Christian Gaddis

No. 63, 61
- Position: Center

Personal information
- Born: October 5, 1984 (age 41) Jacksonville, Florida, U.S.
- Listed height: 6 ft 1 in (1.85 m)
- Listed weight: 300 lb (136 kg)

Career information
- College: Villanova
- NFL draft: 2007: undrafted

Career history
- Buffalo Bills (2007); Cleveland Browns (2008)*; Indianapolis Colts (2008)*; New York Sentinels (2009); Buffalo Bills (2009-2010);
- * Offseason or practice squad member only

Awards and highlights
- First-team All-A-10 (2006); Third-team All-A-10 (2005);

Career NFL statistics
- Games played: 2
- Stats at Pro Football Reference

= Christian Gaddis =

American football player (born 1984)

Christian Gaddis (born October 5, 1984) is an American former professional football player who was a center for the National Football League (NFL) . He was signed by the Bills as an undrafted free agent in 2007. He played college football for the Villanova Wildcats.

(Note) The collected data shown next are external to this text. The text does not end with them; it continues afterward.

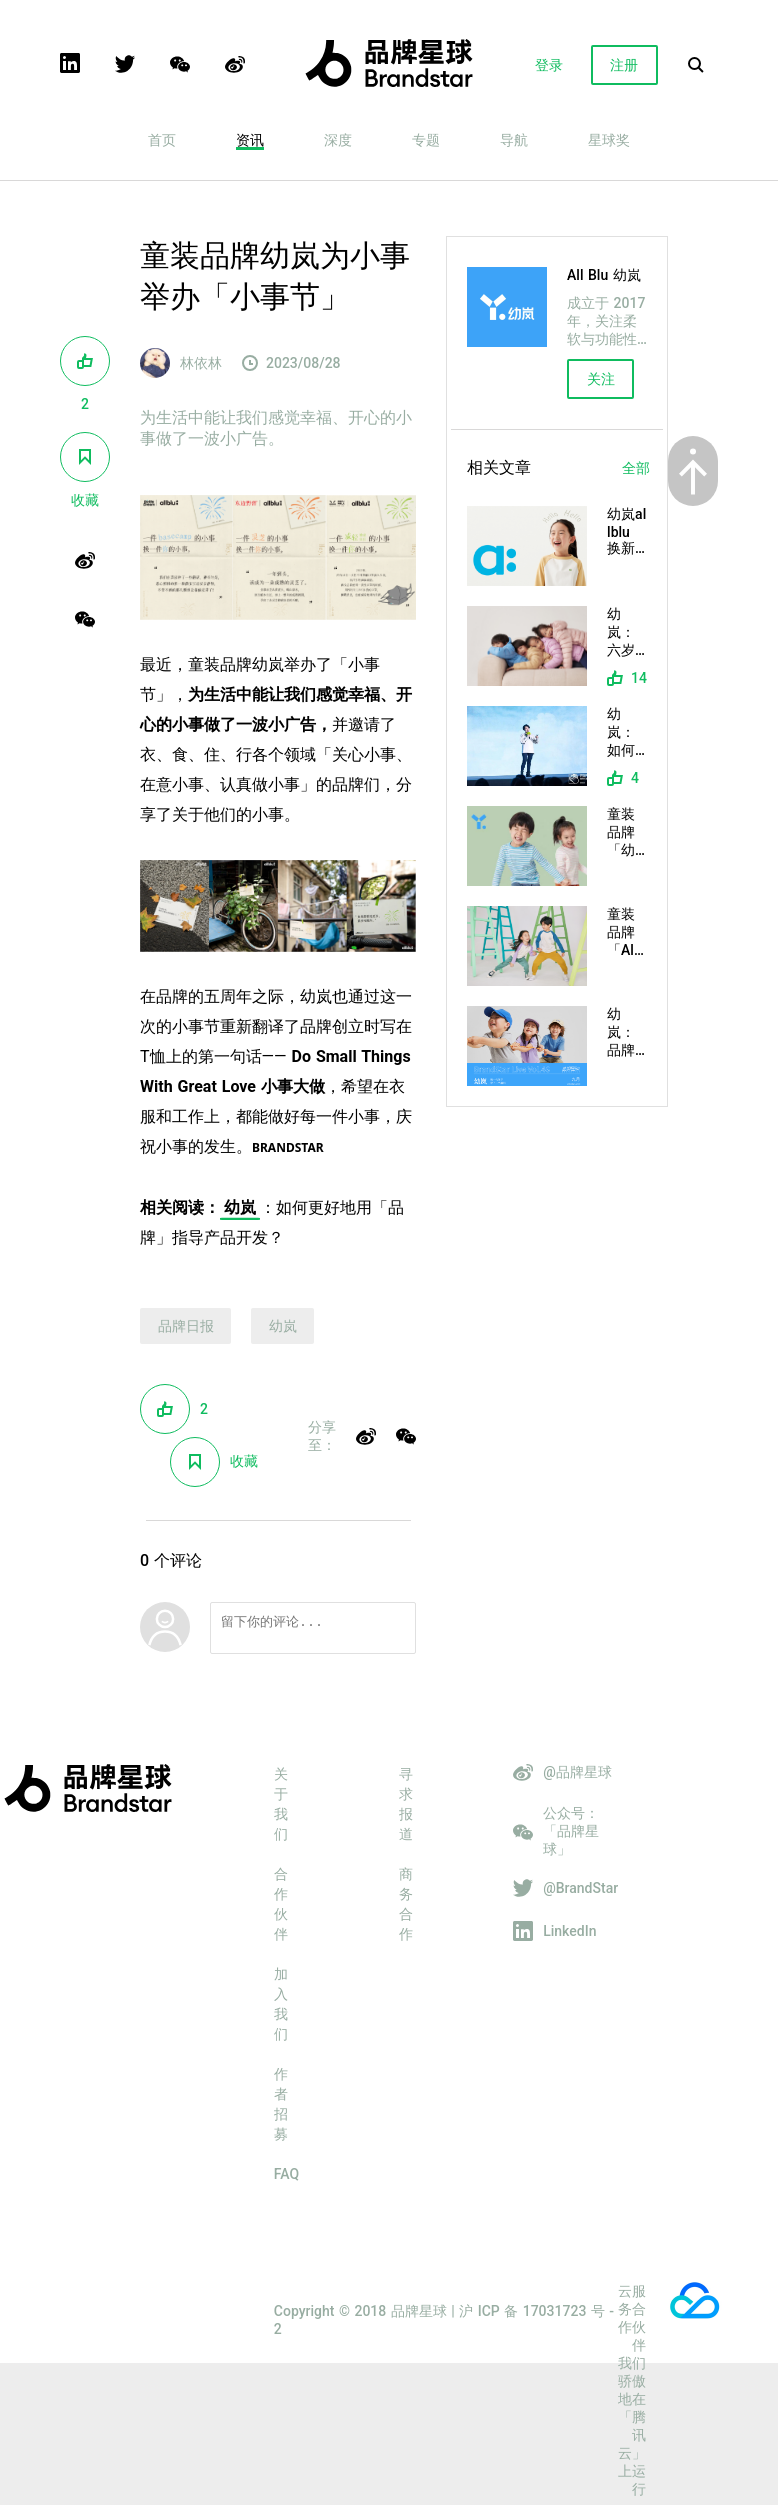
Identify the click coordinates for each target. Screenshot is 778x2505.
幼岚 (240, 1207)
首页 (162, 140)
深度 (338, 140)
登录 (549, 65)
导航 (514, 140)
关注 (601, 379)
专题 (426, 140)
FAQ (286, 2180)
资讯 (250, 140)
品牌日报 (186, 1326)
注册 (624, 65)
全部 (636, 468)
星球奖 (609, 140)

Gaddis was also a member of the Cleveland Browns, Indianapolis Colts, and New York Sentinels.

==Early life==
Gaddis attended Miami Country Day School in Miami, Florida, where he earned varsity letters in football, basketball and lacrosse. He was named to the All-Conference Team as a senior, was the team MVP in 2001, a first-team All-Dade County football performer in 2000 and 2001 and named second-team All-State in both 2000 and 2001. He totaled 232 tackles, 16 sacks, 10 forced fumbles and seven fumble recoveries during his high school career.

==College career==
As a senior in 2006, Gaddis served as team captain, earned first-team All-Atlantic 10 accolades and started all 11 games at center. He finished his Wildcat career starting 33 consecutive games, helping the Villanova offense average 337.8 yards of total offense per game, including 143.3 rushing yards per contest and 194.5 passing yards per game. He majored in communications with a minor in psychology.

==Professional career==
2007 Season
Signed with the Buffalo Bills practice squad as an undrafted rookie free agent on May 3, 2007. Was promoted to the 53-man active roster halfway through his rookie season.

2008 Season
Gaddis started all four preseason games for the Buffalo Bills before being released on August 30, 2008. He signed with the Cleveland Browns two days later. Gaddis was released by the Browns on October 28 and signed with the Indianapolis Colts on November 28. He was released in late November, signing with the UFL's New York Sentinels.

2009 Season
Gaddis joined the Buffalo Bills practice squad for the second time on November 18, 2009, and was immediately promoted to the 53-man active roster on November 25.

2010 Season
Gaddis was re-signed to the Buffalo Bills on April 2, 2010, and released on September 4, 2010. Gaddis officially retired from the NFL in late 2010.

==Internships==
Gaddis shadowed at Travers Collins in March 2010, which led to an offseason internship with the New Era Cap Company.

==Personal life==
Gaddis married Danielle Moran on July 10, 2010.